*Task objective*.
Reply with nothing but how many lines in the entries below include "있습니다".

*Source records*.

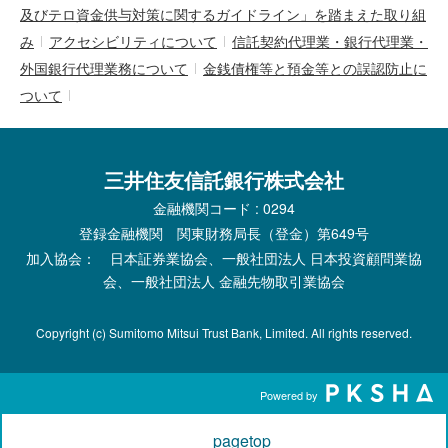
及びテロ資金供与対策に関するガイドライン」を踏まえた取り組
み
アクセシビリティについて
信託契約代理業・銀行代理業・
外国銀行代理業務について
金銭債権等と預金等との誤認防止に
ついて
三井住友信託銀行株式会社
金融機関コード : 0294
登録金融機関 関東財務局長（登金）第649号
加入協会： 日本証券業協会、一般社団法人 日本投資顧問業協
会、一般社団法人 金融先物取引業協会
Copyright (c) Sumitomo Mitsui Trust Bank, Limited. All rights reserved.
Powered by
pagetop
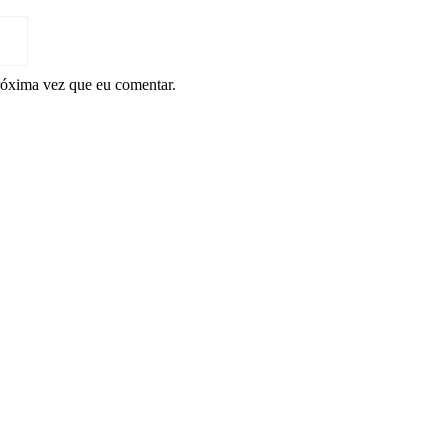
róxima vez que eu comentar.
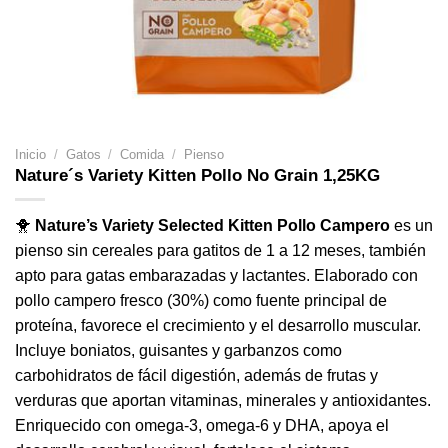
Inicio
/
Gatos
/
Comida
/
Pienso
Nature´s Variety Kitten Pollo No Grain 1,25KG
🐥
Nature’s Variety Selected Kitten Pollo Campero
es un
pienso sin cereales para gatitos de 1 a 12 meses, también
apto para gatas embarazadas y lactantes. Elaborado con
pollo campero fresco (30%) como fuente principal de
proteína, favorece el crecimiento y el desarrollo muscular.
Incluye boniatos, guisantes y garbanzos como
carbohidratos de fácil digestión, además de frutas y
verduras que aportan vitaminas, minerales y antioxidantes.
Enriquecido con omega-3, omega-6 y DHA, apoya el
---
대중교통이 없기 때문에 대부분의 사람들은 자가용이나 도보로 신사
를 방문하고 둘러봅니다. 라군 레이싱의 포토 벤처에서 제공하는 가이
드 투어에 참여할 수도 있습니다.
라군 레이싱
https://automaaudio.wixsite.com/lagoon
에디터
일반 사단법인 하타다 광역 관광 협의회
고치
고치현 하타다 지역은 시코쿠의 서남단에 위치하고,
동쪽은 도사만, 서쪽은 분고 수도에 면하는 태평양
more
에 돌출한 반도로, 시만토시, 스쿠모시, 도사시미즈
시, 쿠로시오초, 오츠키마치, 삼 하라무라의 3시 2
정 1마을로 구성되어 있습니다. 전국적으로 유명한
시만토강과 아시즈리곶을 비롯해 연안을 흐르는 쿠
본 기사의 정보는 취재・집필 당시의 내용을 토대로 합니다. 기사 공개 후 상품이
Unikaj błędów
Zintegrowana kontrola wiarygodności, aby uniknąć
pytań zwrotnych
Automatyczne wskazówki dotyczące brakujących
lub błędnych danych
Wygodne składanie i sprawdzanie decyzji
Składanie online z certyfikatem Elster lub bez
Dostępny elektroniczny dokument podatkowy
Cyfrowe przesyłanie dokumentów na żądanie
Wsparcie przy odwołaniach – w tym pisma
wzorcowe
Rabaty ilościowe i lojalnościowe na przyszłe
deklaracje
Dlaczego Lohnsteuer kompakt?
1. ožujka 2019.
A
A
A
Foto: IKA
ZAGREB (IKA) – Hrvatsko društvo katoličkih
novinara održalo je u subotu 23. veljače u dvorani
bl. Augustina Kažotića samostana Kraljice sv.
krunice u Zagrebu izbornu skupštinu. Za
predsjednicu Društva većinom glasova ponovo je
--
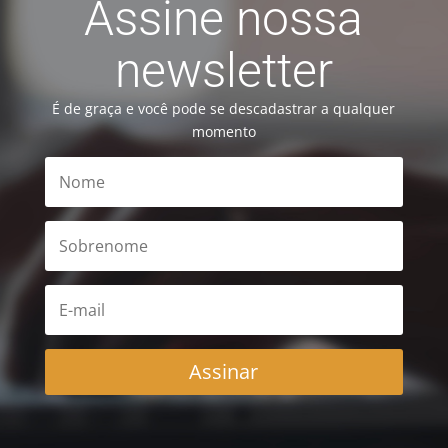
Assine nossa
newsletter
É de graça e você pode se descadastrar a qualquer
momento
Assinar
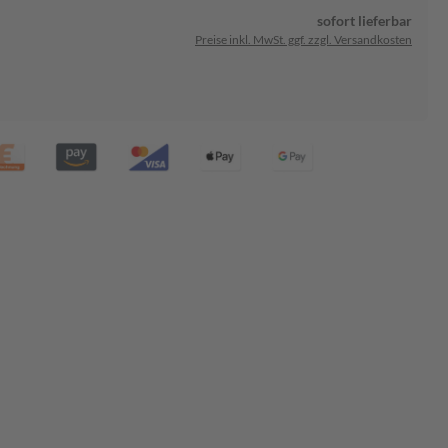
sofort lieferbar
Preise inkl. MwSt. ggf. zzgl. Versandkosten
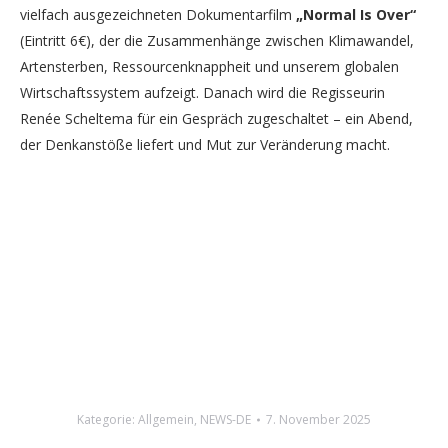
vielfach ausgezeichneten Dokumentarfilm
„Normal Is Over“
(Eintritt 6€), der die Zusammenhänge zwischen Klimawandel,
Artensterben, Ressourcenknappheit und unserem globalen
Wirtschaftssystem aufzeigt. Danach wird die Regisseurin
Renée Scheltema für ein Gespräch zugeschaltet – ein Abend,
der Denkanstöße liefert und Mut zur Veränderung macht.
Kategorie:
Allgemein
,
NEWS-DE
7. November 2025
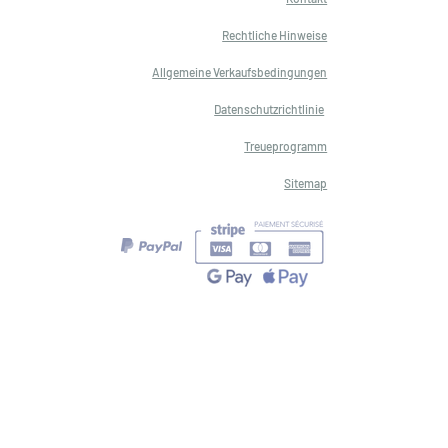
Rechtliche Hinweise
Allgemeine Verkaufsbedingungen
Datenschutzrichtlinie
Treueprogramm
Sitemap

*Response box*.
2